### EXERCISE DETAILS
From the entries below, transcribe exactly the lines between the line holding "bestehenden Geschäft." and the line holding "die Gruppe einen", inclusive; skip all other lines.

----------

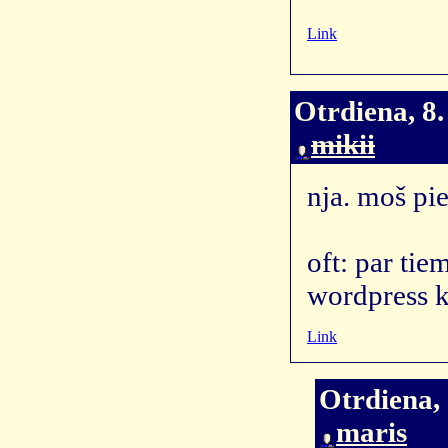
Link
Otrdiena, 8.
mikii
nja. moš pie
oft: par tie
wordpress k
Link
Otrdiena, 
maris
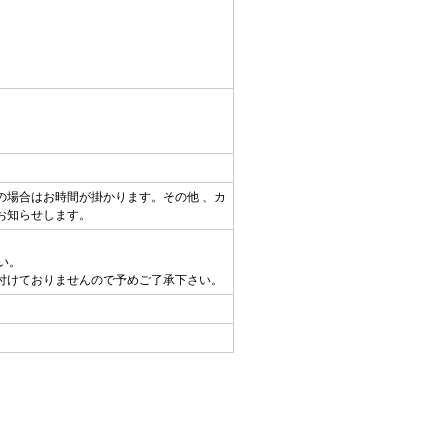
。
の場合はお時間が掛かります。その他 、カ
お知らせします。
い。
付けておりませんので予めご了承下さい。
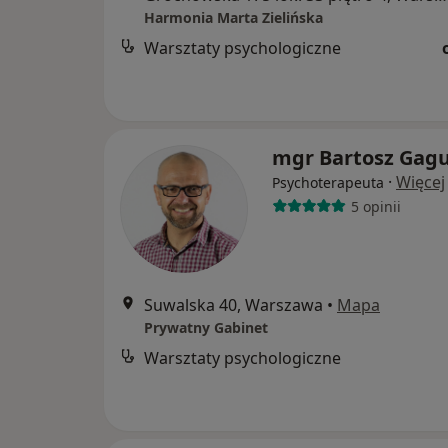
Harmonia Marta Zielińska
Warsztaty psychologiczne
mgr Bartosz Gagu
·
Więcej
Psychoterapeuta
5 opinii
Suwalska 40, Warszawa
•
Mapa
Prywatny Gabinet
Warsztaty psychologiczne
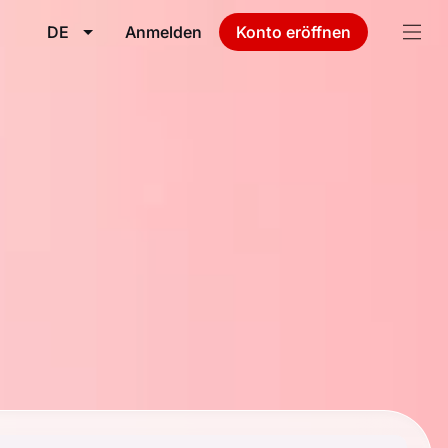
DE
Anmelden
Konto eröffnen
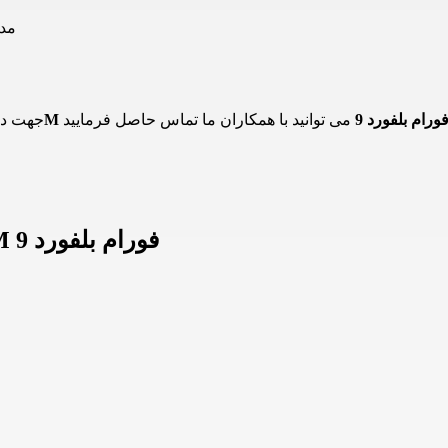
سر سیم ری
ر سیم ریسه فلکسی 330 درجه 4M فورام بلفورد 9
جهت در
اطلاعات سر سیم ریسه فلکسی 330 درجه 4M فورام بلفورد 9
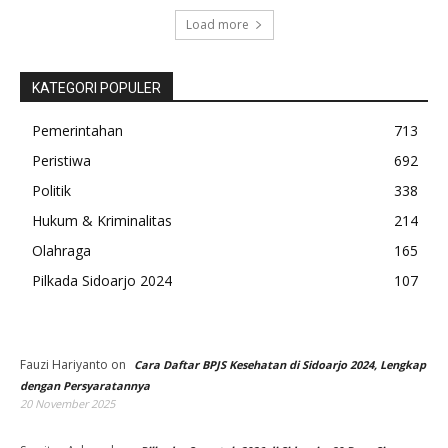
Load more
KATEGORI POPULER
Pemerintahan
713
Peristiwa
692
Politik
338
Hukum & Kriminalitas
214
Olahraga
165
Pilkada Sidoarjo 2024
107
Fauzi Hariyanto
on
Cara Daftar BPJS Kesehatan di Sidoarjo 2024, Lengkap
dengan Persyaratannya
20 November 2025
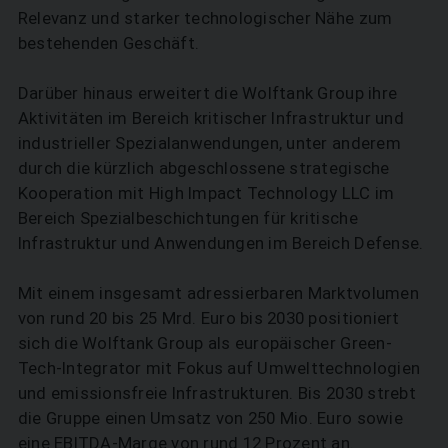
Relevanz und starker technologischer Nähe zum
bestehenden Geschäft.
Darüber hinaus erweitert die Wolftank Group ihre
Aktivitäten im Bereich kritischer Infrastruktur und
industrieller Spezialanwendungen, unter anderem
durch die kürzlich abgeschlossene strategische
Kooperation mit High Impact Technology LLC im
Bereich Spezialbeschichtungen für kritische
Infrastruktur und Anwendungen im Bereich Defense.
Mit einem insgesamt adressierbaren Marktvolumen
von rund 20 bis 25 Mrd. Euro bis 2030 positioniert
sich die Wolftank Group als europäischer Green-
Tech-Integrator mit Fokus auf Umwelttechnologien
SUCHEN
und emissionsfreie Infrastrukturen. Bis 2030 strebt
die Gruppe einen Umsatz von 250 Mio. Euro sowie
eine EBITDA-Marge von rund 12 Prozent an.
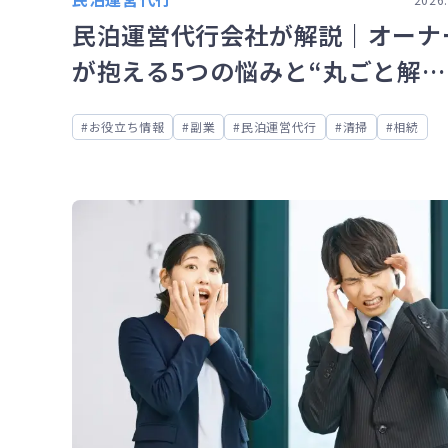
民泊運営代行会社が解説｜オーナ
が抱える5つの悩みと“丸ごと解
決”できる理由
お役立ち情報
副業
民泊運営代行
清掃
相続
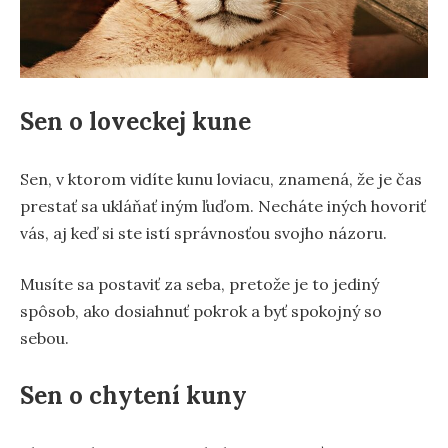
Sen o loveckej kune
Sen, v ktorom vidíte kunu loviacu, znamená, že je čas
prestať sa ukláňať iným ľuďom. Necháte iných hovoriť
vás, aj keď si ste istí správnosťou svojho názoru.
Musíte sa postaviť za seba, pretože je to jediný
spôsob, ako dosiahnuť pokrok a byť spokojný so
sebou.
Sen o chytení kuny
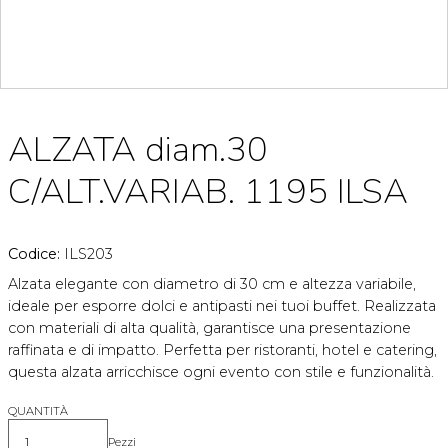
ALZATA diam.30
C/ALT.VARIAB. 1195 ILSA
Codice:
ILS203
Alzata elegante con diametro di 30 cm e altezza variabile,
ideale per esporre dolci e antipasti nei tuoi buffet. Realizzata
con materiali di alta qualità, garantisce una presentazione
raffinata e di impatto. Perfetta per ristoranti, hotel e catering,
questa alzata arricchisce ogni evento con stile e funzionalità.
QUANTITÀ
Pezzi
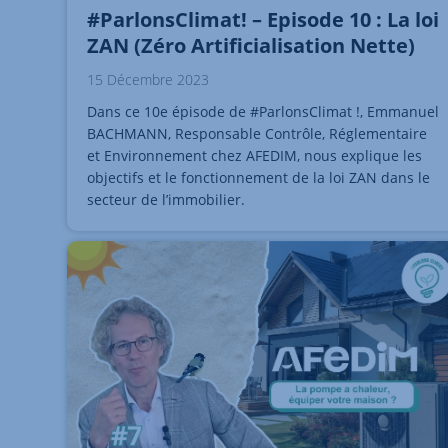
#ParlonsClimat! – Episode 10 : La loi
ZAN (Zéro Artificialisation Nette)
15 Décembre 2023
Dans ce 10e épisode de #ParlonsClimat !, Emmanuel
BACHMANN, Responsable Contrôle, Réglementaire
et Environnement chez AFEDIM, nous explique les
objectifs et le fonctionnement de la loi ZAN dans le
secteur de l’immobilier.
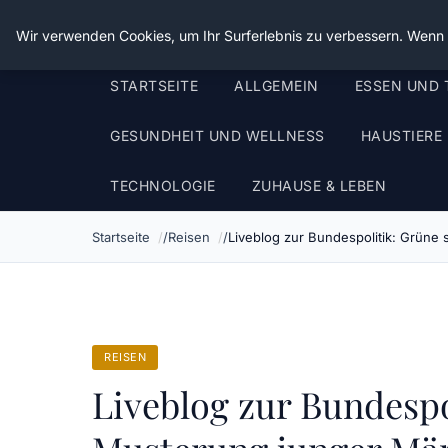
Die Schnitter
Wir verwenden Cookies, um Ihr Surferlebnis zu verbessern. Wenn S
STARTSEITE
ALLGEMEIN
ESSEN UND 
GESUNDHEIT UND WELLNESS
HAUSTIERE
TECHNOLOGIE
ZUHAUSE & LEBEN
Startseite
Reisen
Liveblog zur Bundespolitik: Grüne 
REISEN
Liveblog zur Bundespo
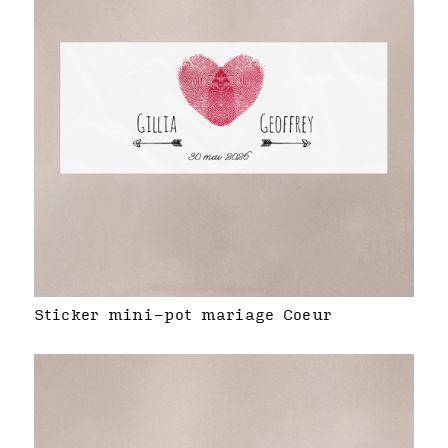
Sticker mini-pot mariage Coeur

----------

### ANSWER TO THIS PROBLEM
bestehenden Geschäft.
Darüber hinaus erweitert die Wolftank Group ihre
Aktivitäten im Bereich kritischer Infrastruktur und
industrieller Spezialanwendungen, unter anderem
durch die kürzlich abgeschlossene strategische
Kooperation mit High Impact Technology LLC im
Bereich Spezialbeschichtungen für kritische
Infrastruktur und Anwendungen im Bereich Defense.
Mit einem insgesamt adressierbaren Marktvolumen
von rund 20 bis 25 Mrd. Euro bis 2030 positioniert
sich die Wolftank Group als europäischer Green-
Tech-Integrator mit Fokus auf Umwelttechnologien
SUCHEN
und emissionsfreie Infrastrukturen. Bis 2030 strebt
die Gruppe einen Umsatz von 250 Mio. Euro sowie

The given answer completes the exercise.